From the first line to the last, output the data exactly as it stands, minus its pictures.

━━ Task material

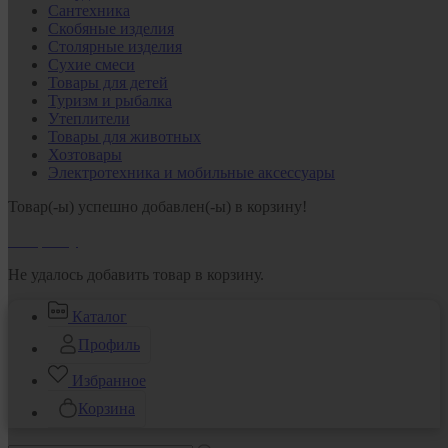
Сантехника
Скобяные изделия
Столярные изделия
Сухие смеси
Товары для детей
Туризм и рыбалка
Утеплители
Товары для животных
Хозтовары
Электротехника и мобильные аксессуары
Товар(-ы) успешно добавлен(-ы) в корзину!
В корзину
Не удалось добавить товар в корзину.
Каталог
Профиль
Избранное
Корзина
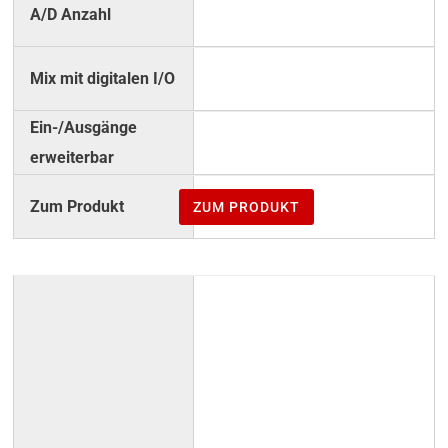
4
–
–
ZUM PRODUKT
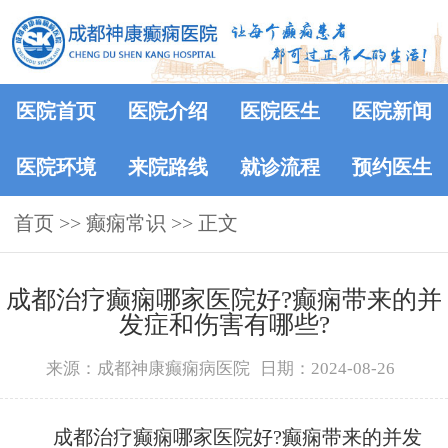
医院首页
医院介绍
医院医生
医院新闻
医院环境
来院路线
就诊流程
预约医生
首页
>>
癫痫常识
>> 正文
成都治疗癫痫哪家医院好?癫痫带来的并
发症和伤害有哪些?
来源：成都神康癫痫病医院
日期：2024-08-26
成都治疗癫痫哪家医院好?癫痫带来的并发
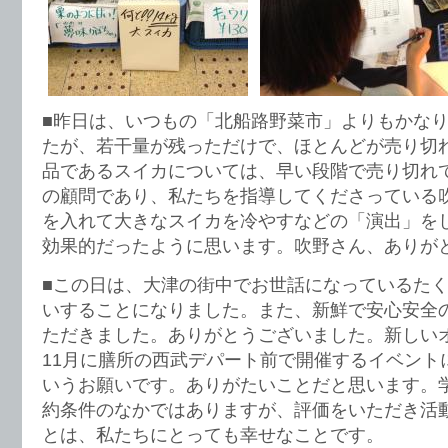
■昨日は、いつもの「北船路野菜市」よりもかな
たが、若干量が残っただけで、ほとんどが売り切
品であるスイカについては、早い段階で売り切れ
の顧問であり、私たちを指導してくださっている
を入れて大きなスイカを冷やすなどの「演出」を
効果的だったように思います。吹野さん、ありが
■この日は、大津の街中でお世話になっているた
いすることになりました。また、新鮮で安心安全
ただきました。ありがとうございました。新しい
11月に膳所の西武デパート前で開催するイベント
いうお願いです。ありがたいことだと思います。
約条件のなかではありますが、評価をいただき活
とは、私たちにとっても幸せなことです。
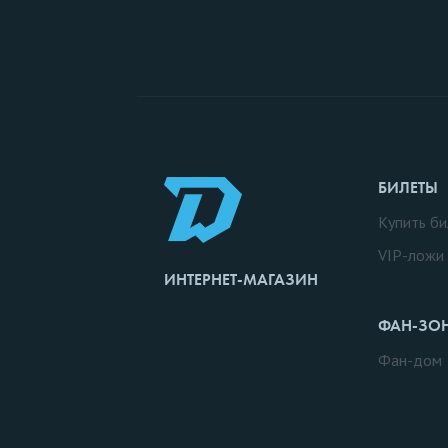
БИЛЕТЫ
Купить би
VIP-ложи
ИНТЕРНЕТ-МАГАЗИН
ФАН-ЗО
Фан-дом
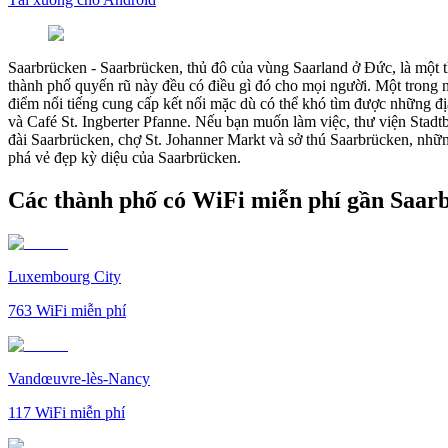
Saarbrücken
-
Saarbrücken, thủ đô của vùng Saarland ở Đức, là một 
thành phố quyến rũ này đều có điều gì đó cho mọi người. Một trong n
điểm nổi tiếng cung cấp kết nối mặc dù có thể khó tìm được những đị
và Café St. Ingberter Pfanne. Nếu bạn muốn làm việc, thư viện Stad
đài Saarbrücken, chợ St. Johanner Markt và sở thú Saarbrücken, nh
phá vẻ đẹp kỳ diệu của Saarbrücken.
Các thành phố có WiFi miễn phí gần Saar
Luxembourg City
763
WiFi miễn phí
Vandœuvre-lès-Nancy
117
WiFi miễn phí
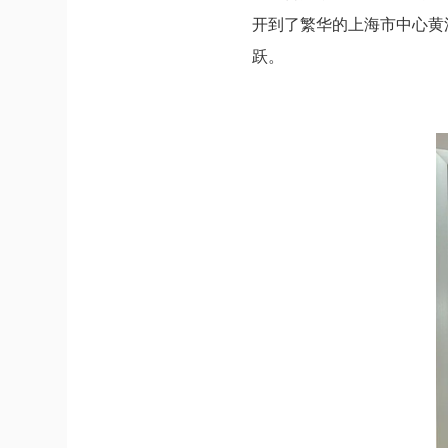
开到了繁华的上海市中心黄
跃。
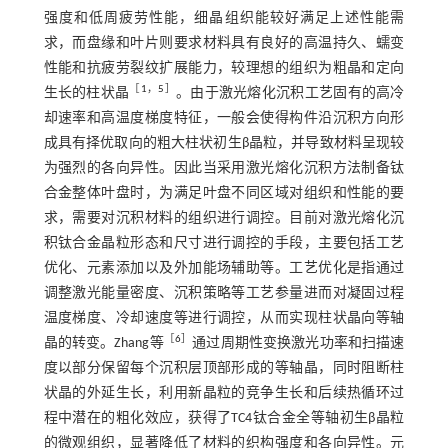
强度和低周疲劳性能，细晶组织能较好满足上述性能需
求，而盘缘和叶片则要求材料具有良好的高温持久、蠕变
性能和抗疲劳裂纹扩展能力，较理想的组织为粗晶和定向
［
1
，
5
］
生长的柱状晶
。由于激光熔化沉积工艺固有的高冷
却速率和高温度梯度特征，一般会使得构件沿沉积方向形
成具有择优取向的粗大柱状初生β晶粒，并导致材料呈现较
为强烈的各向异性。因此当采用激光熔化沉积方法制备钛
合金整体叶盘时，为满足叶盘不同区域对组织和性能的要
求，需要对沉积材料的组织进行调控。目前对激光熔化沉
积钛合金晶粒形态和尺寸进行调控的手段，主要包括工艺
优化、元素添加以及外加能场辅助等。工艺优化是指通过
调整激光能量密度、沉积策略等工艺参量进而对凝固过程
温度梯度、冷却速度等进行调控，从而实现柱状晶向等轴
［
6
］
晶的转变。Zhang等
通过周期性变换激光功率和扫描速
度以部分保留每个沉积层顶部形成的等轴晶，同时阻断柱
状晶的外延生长，利用新晶粒的竞争生长和后续热循环过
程中潜在的粗化效应，获得了TC4钛合金全等轴初生β晶粒
的微观组织，显著降低了材料的织构强度和各向异性。元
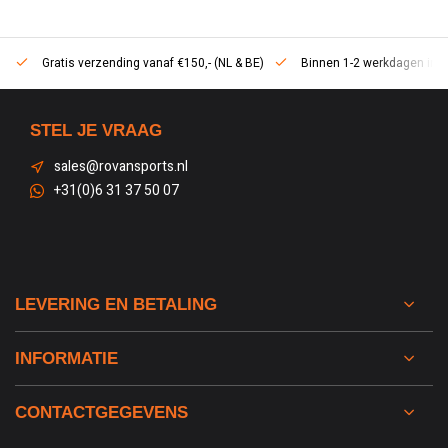
Gratis verzending vanaf €150,- (NL & BE)
Binnen 1-2 werkdagen in h
STEL JE VRAAG
sales@rovansports.nl
+31(0)6 31 37 50 07
LEVERING EN BETALING
INFORMATIE
CONTACTGEGEVENS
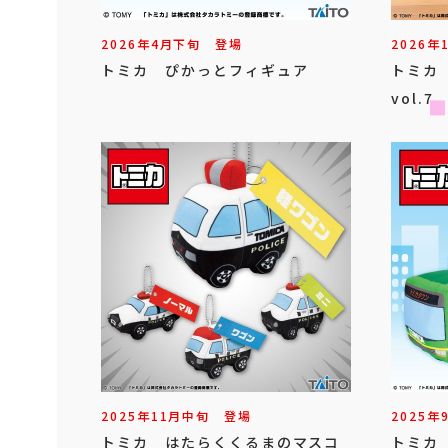
2026年
4
月
下旬
登場
2026年
トミカ ぴかっとフィギュア
トミカ
vol.7
2025年
11
月
中旬
登場
2025年
トミカ はたらくくるまのマスコ
トミカ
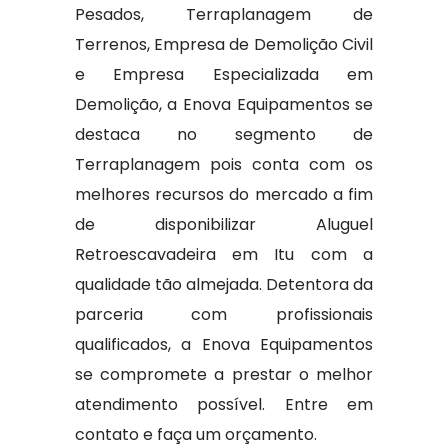
Pesados, Terraplanagem de
Terrenos, Empresa de Demolição Civil
e Empresa Especializada em
Demolição, a Enova Equipamentos se
destaca no segmento de
Terraplanagem pois conta com os
melhores recursos do mercado a fim
de disponibilizar Aluguel
Retroescavadeira em Itu com a
qualidade tão almejada. Detentora da
parceria com profissionais
qualificados, a Enova Equipamentos
se compromete a prestar o melhor
atendimento possível. Entre em
contato e faça um orçamento.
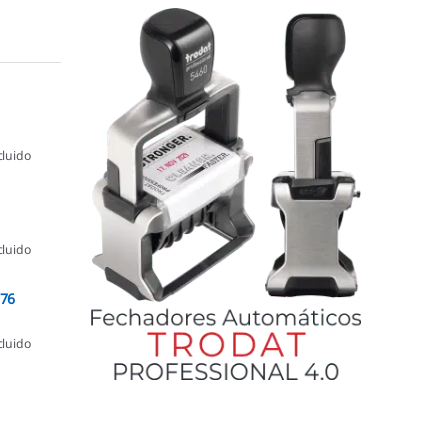
cluido
cluido
076
cluido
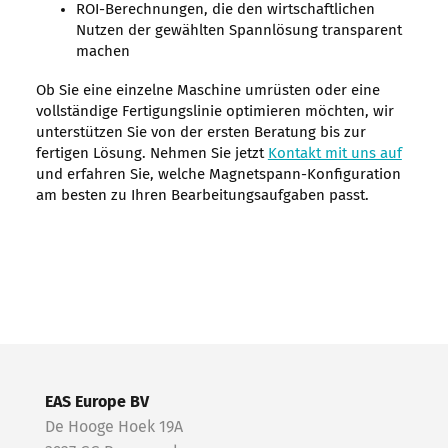
ROI-Berechnungen, die den wirtschaftlichen
Nutzen der gewählten Spannlösung transparent
machen
Ob Sie eine einzelne Maschine umrüsten oder eine
vollständige Fertigungslinie optimieren möchten, wir
unterstützen Sie von der ersten Beratung bis zur
fertigen Lösung. Nehmen Sie jetzt
Kontakt mit uns auf
und erfahren Sie, welche Magnetspann-Konfiguration
am besten zu Ihren Bearbeitungsaufgaben passt.
EAS Europe BV
De Hooge Hoek 19A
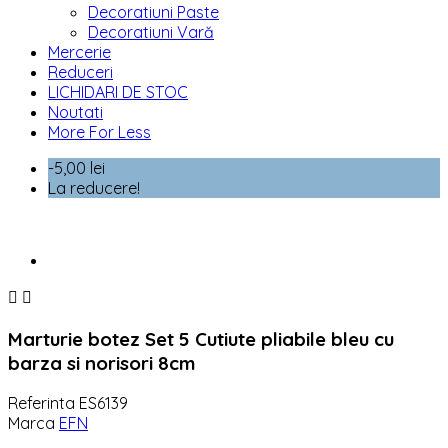
Decoratiuni Paste
Decoratiuni Vară
Mercerie
Reduceri
LICHIDARI DE STOC
Noutati
More For Less
-5,00 lei
La reducere!


Marturie botez Set 5 Cutiute pliabile bleu cu
barza si norisori 8cm
Referinta
ES6139
Marca
EFN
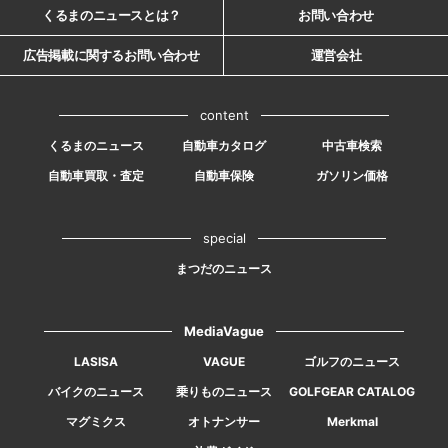
くるまのニュースとは？
お問い合わせ
広告掲載に関するお問い合わせ
運営会社
content
くるまのニュース
自動車カタログ
中古車検索
自動車買取・査定
自動車保険
ガソリン価格
special
まつだのニュース
MediaVague
LASISA
VAGUE
ゴルフのニュース
バイクのニュース
乗りものニュース
GOLFGEAR CATALOG
マグミクス
オトナンサー
Merkmal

━━━━

## Answer to the exercise
Сантехника
Скобяные изделия
Столярные изделия
Сухие смеси
Товары для детей
Туризм и рыбалка
Утеплители
Товары для животных
Хозтовары
Электротехника и мобильные аксессуары
Товар(-ы) успешно добавлен(-ы) в корзину!
В корзину
Не удалось добавить товар в корзину.
Каталог
Профиль
Избранное
Корзина
4
–
–
ZUM PRODUKT
医院首页
医院介绍
医院医生
医院新闻
医院环境
来院路线
就诊流程
预约医生
首页
>>
癫痫常识
>> 正文
成都治疗癫痫哪家医院好?癫痫带来的并
发症和伤害有哪些?
来源：成都神康癫痫病医院
日期：2024-08-26
成都治疗癫痫哪家医院好?癫痫带来的并发
■昨日は、いつもの「北船路野菜市」よりもかな
たが、若干量が残っただけで、ほとんどが売り切
品であるスイカについては、早い段階で売り切れ
の顧問であり、私たちを指導してくださっている
を入れて大きなスイカを冷やすなどの「演出」を
効果的だったように思います。吹野さん、ありが
■この日は、大津の街中でお世話になっているた
いすることになりました。また、新鮮で安心安全
ただきました。ありがとうございました。新しい
11月に膳所の西武デパート前で開催するイベント
いうお願いです。ありがたいことだと思います。
約条件のなかではありますが、評価をいただき活
とは、私たちにとっても幸せなことです。
БИЛЕТЫ
Купить би
VIP-ложи
ИНТЕРНЕТ-МАГАЗИН
ФАН-ЗО
Фан-дом
Saarbrücken
-
Saarbrücken, thủ đô của vùng Saarland ở Đức, là một 
thành phố quyến rũ này đều có điều gì đó cho mọi người. Một trong n
điểm nổi tiếng cung cấp kết nối mặc dù có thể khó tìm được những đị
và Café St. Ingberter Pfanne. Nếu bạn muốn làm việc, thư viện Stad
đài Saarbrücken, chợ St. Johanner Markt và sở thú Saarbrücken, nh
phá vẻ đẹp kỳ diệu của Saarbrücken.
Các thành phố có WiFi miễn phí gần Saar
Luxembourg City
763
WiFi miễn phí
Vandœuvre-lès-Nancy
117
WiFi miễn phí
开到了繁华的上海市中心黄
跃。
强度和低周疲劳性能，细晶组织能较好满足上述性能需
求，而盘缘和叶片则要求材料具有良好的高温持久、蠕变
性能和抗疲劳裂纹扩展能力，较理想的组织为粗晶和定向
［
1
，
5
］
生长的柱状晶
。由于激光熔化沉积工艺固有的高冷
却速率和高温度梯度特征，一般会使得构件沿沉积方向形
成具有择优取向的粗大柱状初生β晶粒，并导致材料呈现较
为强烈的各向异性。因此当采用激光熔化沉积方法制备钛
合金整体叶盘时，为满足叶盘不同区域对组织和性能的要
求，需要对沉积材料的组织进行调控。目前对激光熔化沉
积钛合金晶粒形态和尺寸进行调控的手段，主要包括工艺
优化、元素添加以及外加能场辅助等。工艺优化是指通过
调整激光能量密度、沉积策略等工艺参量进而对凝固过程
温度梯度、冷却速度等进行调控，从而实现柱状晶向等轴
［
6
］
晶的转变。Zhang等
通过周期性变换激光功率和扫描速
度以部分保留每个沉积层顶部形成的等轴晶，同时阻断柱
状晶的外延生长，利用新晶粒的竞争生长和后续热循环过
程中潜在的粗化效应，获得了TC4钛合金全等轴初生β晶粒
的微观组织，显著降低了材料的织构强度和各向异性。元
Gratis verzending vanaf €150,- (NL & BE)
Binnen 1-2 werkdagen in h
STEL JE VRAAG
sales@rovansports.nl
+31(0)6 31 37 50 07
LEVERING EN BETALING
INFORMATIE
CONTACTGEGEVENS
2026年
4
月
下旬
登場
2026年
トミカ ぴかっとフィギュア
トミカ
vol.7
2025年
11
月
中旬
登場
2025年
トミカ はたらくくるまのマスコ
トミカ
Pesados, Terraplanagem de
Terrenos, Empresa de Demolição Civil
e Empresa Especializada em
Demolição, a Enova Equipamentos se
destaca no segmento de
Terraplanagem pois conta com os
melhores recursos do mercado a fim
de disponibilizar Aluguel
Retroescavadeira em Itu com a
qualidade tão almejada. Detentora da
parceria com profissionais
qualificados, a Enova Equipamentos
se compromete a prestar o melhor
atendimento possível. Entre em
contato e faça um orçamento.
cluido
cluido
076
cluido
ROI-Berechnungen, die den wirtschaftlichen
Nutzen der gewählten Spannlösung transparent
machen
Ob Sie eine einzelne Maschine umrüsten oder eine
vollständige Fertigungslinie optimieren möchten, wir
unterstützen Sie von der ersten Beratung bis zur
fertigen Lösung. Nehmen Sie jetzt
Kontakt mit uns auf
und erfahren Sie, welche Magnetspann-Konfiguration
am besten zu Ihren Bearbeitungsaufgaben passt.
EAS Europe BV
De Hooge Hoek 19A
Decoratiuni Paste
Decoratiuni Vară
Mercerie
Reduceri
LICHIDARI DE STOC
Noutati
More For Less
-5,00 lei
La reducere!


Marturie botez Set 5 Cutiute pliabile bleu cu
barza si norisori 8cm
Referinta
ES6139
Marca
EFN
くるまのニュースとは？
お問い合わせ
広告掲載に関するお問い合わせ
運営会社
content
くるまのニュース
自動車カタログ
中古車検索
自動車買取・査定
自動車保険
ガソリン価格
special
まつだのニュース
MediaVague
LASISA
VAGUE
ゴルフのニュース
バイクのニュース
乗りものニュース
GOLFGEAR CATALOG
マグミクス
オトナンサー
Merkmal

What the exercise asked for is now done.